After almost four months, the government has finally zeroed in on a shape and structure for the new body which will replace the five-decade old Planning Commission.
According to a senior official, the new body will be called Neeti Aayog (Policy Commission). It will be headed by a vice-chairman, not deputy chairman as was the case in the Commission. The name of first vice-chairman is expected to be announced soon.
Officials said the new body will comprise the office of Direct Benefit Transfer (DBT), Unique Identification Authority of India (UIDAI), the inter-state councils and Programme Evaluation. Each of the four departments will be headed by a secretary-level officer.

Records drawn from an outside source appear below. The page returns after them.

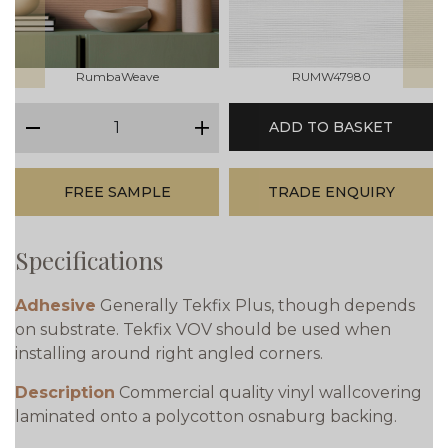
RumbaWeave
RUMW47980
qty
ADD TO BASKET
minus
plus
FREE SAMPLE
TRADE ENQUIRY
Specifications
Adhesive
Generally Tekfix Plus, though depends
on substrate. Tekfix VOV should be used when
installing around right angled corners.
Description
Commercial quality vinyl wallcovering
laminated onto a polycotton osnaburg backing.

A few of these departments are currently under the Planning Commission, while some function with the ministries.
For example, for DBT, the nodal body is the Planning Commission, while its function like DBT for LPG cylinders is managed by the ministry of oil and natural gas. In the case of inter-state councils some of them are handled by the ministry of home affairs
Officials said Prime Minister Narendra Modi has called for a presentation on the various options and suggestions given by experts, intellectuals and people from different walks of life on the shape of the new commission, officials said. The presentation is expected to be made on Monday.
Another meeting of state chief ministers and secretaries is expected to be held on 7 December on the finer details of the new body.
"The shape of the new body is almost complete and the Prime Minister's Office has been apprised of the same," the official said. He said an announcement regarding the new body is expected to made either during the ongoing Winter session of Parliament or immediately after that.
"As the formation of new body to replace the Planning Commission requires change in transactions rules, it might take some time," the official added.
Prime Minister Narendra Modi, in his maiden Independence Day speech, had announced the winding up of the Planning Commission and replacing it with a new body. The government held a series of meetings with experts and analysts on the shape of the new body.
In between, the role and functions of the erstwhile Commission was gradually reduced. Its financial might was clipped through a recent circular which directed all major ministries and departments to furnish their Plan Budget estimates for 2015-16 directly to it.
This also marked a formal shift of responsibility of determining the annual plan expenditure from the Planning Commission to the finance ministry and means that the new body will not have the power, clout or financial muscle of the old Planning Commission.
Ministries and departments, too, are no longer waiting for a formal nod from the commission before sending their programmes and schemes for cabinet approval.